Top of DATA RECORDS

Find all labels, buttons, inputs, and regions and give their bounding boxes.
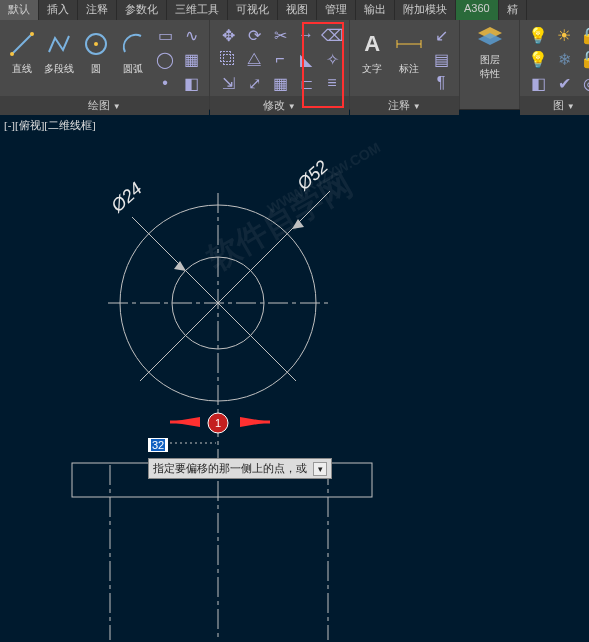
tab-more[interactable]: 精 <box>499 0 527 20</box>
circle-button[interactable]: 圆 <box>80 24 113 80</box>
panel-draw: 直线 多段线 圆 圆弧 ▭ ∿ ◯ ▦ • ◧ 绘图 <box>0 20 210 109</box>
step-marker: 1 <box>215 417 221 429</box>
polyline-label: 多段线 <box>44 62 74 76</box>
explode-icon[interactable]: ✧ <box>320 48 344 70</box>
copy-icon[interactable]: ⿻ <box>216 48 240 70</box>
tab-a360[interactable]: A360 <box>456 0 499 20</box>
tab-view[interactable]: 视图 <box>278 0 317 20</box>
svg-marker-21 <box>174 261 186 271</box>
table-icon[interactable]: ▤ <box>429 48 453 70</box>
command-tooltip: 指定要偏移的那一侧上的点，或 ▾ <box>148 458 332 479</box>
mtext-icon[interactable]: ¶ <box>429 72 453 94</box>
bulb-on-icon[interactable]: 💡 <box>526 24 550 46</box>
move-icon[interactable]: ✥ <box>216 24 240 46</box>
offset-icon[interactable]: ⊏ <box>294 72 318 94</box>
tab-annotate[interactable]: 注释 <box>78 0 117 20</box>
align-icon[interactable]: ≡ <box>320 72 344 94</box>
isolate-icon[interactable]: ◎ <box>578 72 589 94</box>
panel-annotate: A 文字 标注 ↙ ▤ ¶ 注释 <box>350 20 460 109</box>
dim-outer: Ø52 <box>293 156 332 194</box>
tab-parametric[interactable]: 参数化 <box>117 0 167 20</box>
dim-inner: Ø24 <box>107 178 146 216</box>
rotate-icon[interactable]: ⟳ <box>242 24 266 46</box>
layerprops-label: 图层 特性 <box>480 53 500 81</box>
text-label: 文字 <box>362 62 382 76</box>
sun-icon[interactable]: ☀ <box>552 24 576 46</box>
line-button[interactable]: 直线 <box>6 24 39 80</box>
ellipse-icon[interactable]: ◯ <box>153 48 177 70</box>
tab-manage[interactable]: 管理 <box>317 0 356 20</box>
layers-icon <box>474 23 506 51</box>
svg-point-4 <box>94 42 98 46</box>
scale-icon[interactable]: ⤢ <box>242 72 266 94</box>
svg-marker-19 <box>292 219 304 229</box>
tab-insert[interactable]: 插入 <box>39 0 78 20</box>
unlock-icon[interactable]: 🔓 <box>578 48 589 70</box>
panel-layer-title[interactable]: 图 <box>520 96 589 115</box>
panel-layer: 图层 特性 <box>460 20 520 109</box>
tooltip-down-icon[interactable]: ▾ <box>313 462 327 476</box>
lock-icon[interactable]: 🔒 <box>578 24 589 46</box>
circle-icon <box>80 28 112 60</box>
svg-point-1 <box>10 52 14 56</box>
offset-distance-value[interactable]: 32 <box>151 439 165 451</box>
tab-visual[interactable]: 可视化 <box>228 0 278 20</box>
point-icon[interactable]: • <box>153 72 177 94</box>
panel-layer-tools: 💡 ☀ 🔒 💡 ❄ 🔓 ◧ ✔ ◎ 图 <box>520 20 589 109</box>
dim-label: 标注 <box>399 62 419 76</box>
line-icon <box>6 28 38 60</box>
array-icon[interactable]: ▦ <box>268 72 292 94</box>
freeze-icon[interactable]: ❄ <box>552 48 576 70</box>
panel-modify-title[interactable]: 修改 <box>210 96 349 115</box>
tooltip-text: 指定要偏移的那一侧上的点，或 <box>153 461 307 476</box>
offset-distance-input[interactable]: 32 <box>148 438 168 452</box>
match-icon[interactable]: ✔ <box>552 72 576 94</box>
polyline-icon <box>43 28 75 60</box>
circle-label: 圆 <box>91 62 101 76</box>
stretch-icon[interactable]: ⇲ <box>216 72 240 94</box>
extend-icon[interactable]: ↔ <box>294 24 318 46</box>
svg-line-0 <box>12 34 32 54</box>
leader-icon[interactable]: ↙ <box>429 24 453 46</box>
polyline-button[interactable]: 多段线 <box>43 24 76 80</box>
arc-label: 圆弧 <box>123 62 143 76</box>
setcurrent-icon[interactable]: ◧ <box>526 72 550 94</box>
erase-icon[interactable]: ⌫ <box>320 24 344 46</box>
tab-default[interactable]: 默认 <box>0 0 39 20</box>
mirror-icon[interactable]: ⧋ <box>242 48 266 70</box>
panel-draw-title[interactable]: 绘图 <box>0 96 209 115</box>
bulb-off-icon[interactable]: 💡 <box>526 48 550 70</box>
line-label: 直线 <box>12 62 32 76</box>
hatch-icon[interactable]: ▦ <box>179 48 203 70</box>
text-button[interactable]: A 文字 <box>356 24 389 80</box>
tab-addon[interactable]: 附加模块 <box>395 0 456 20</box>
drawing-canvas[interactable]: Ø52 Ø24 1 <box>0 115 589 642</box>
panel-annotate-title[interactable]: 注释 <box>350 96 459 115</box>
arc-icon <box>117 28 149 60</box>
arc-button[interactable]: 圆弧 <box>116 24 149 80</box>
chamfer-icon[interactable]: ◣ <box>294 48 318 70</box>
spline-icon[interactable]: ∿ <box>179 24 203 46</box>
text-icon: A <box>356 28 388 60</box>
trim-icon[interactable]: ✂ <box>268 24 292 46</box>
dim-icon <box>393 28 425 60</box>
ribbon-tabbar: 默认 插入 注释 参数化 三维工具 可视化 视图 管理 输出 附加模块 A360… <box>0 0 589 20</box>
tab-3dtools[interactable]: 三维工具 <box>167 0 228 20</box>
svg-point-2 <box>30 32 34 36</box>
ribbon: 直线 多段线 圆 圆弧 ▭ ∿ ◯ ▦ • ◧ 绘图 <box>0 20 589 110</box>
layerprops-button[interactable]: 图层 特性 <box>466 24 513 80</box>
fillet-icon[interactable]: ⌐ <box>268 48 292 70</box>
rect-icon[interactable]: ▭ <box>153 24 177 46</box>
tab-output[interactable]: 输出 <box>356 0 395 20</box>
dim-button[interactable]: 标注 <box>393 24 426 80</box>
region-icon[interactable]: ◧ <box>179 72 203 94</box>
panel-modify: ✥ ⟳ ✂ ↔ ⌫ ⿻ ⧋ ⌐ ◣ ✧ ⇲ ⤢ ▦ ⊏ ≡ 修改 <box>210 20 350 109</box>
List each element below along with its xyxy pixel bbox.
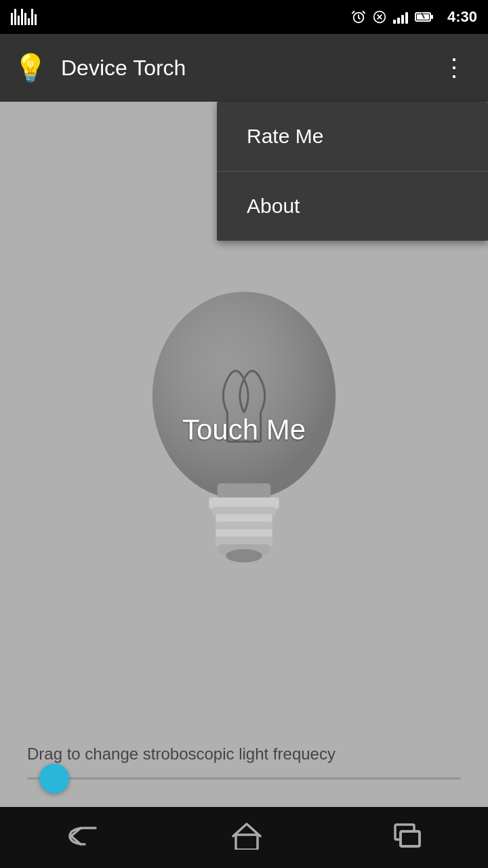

Bottom of DATA RECORDS

> _TASK DIRECTIONS_:
Where a line in the listing above holds the string "modify", include it in your count, and answer with the number alone.

> _SOLUTION_:
2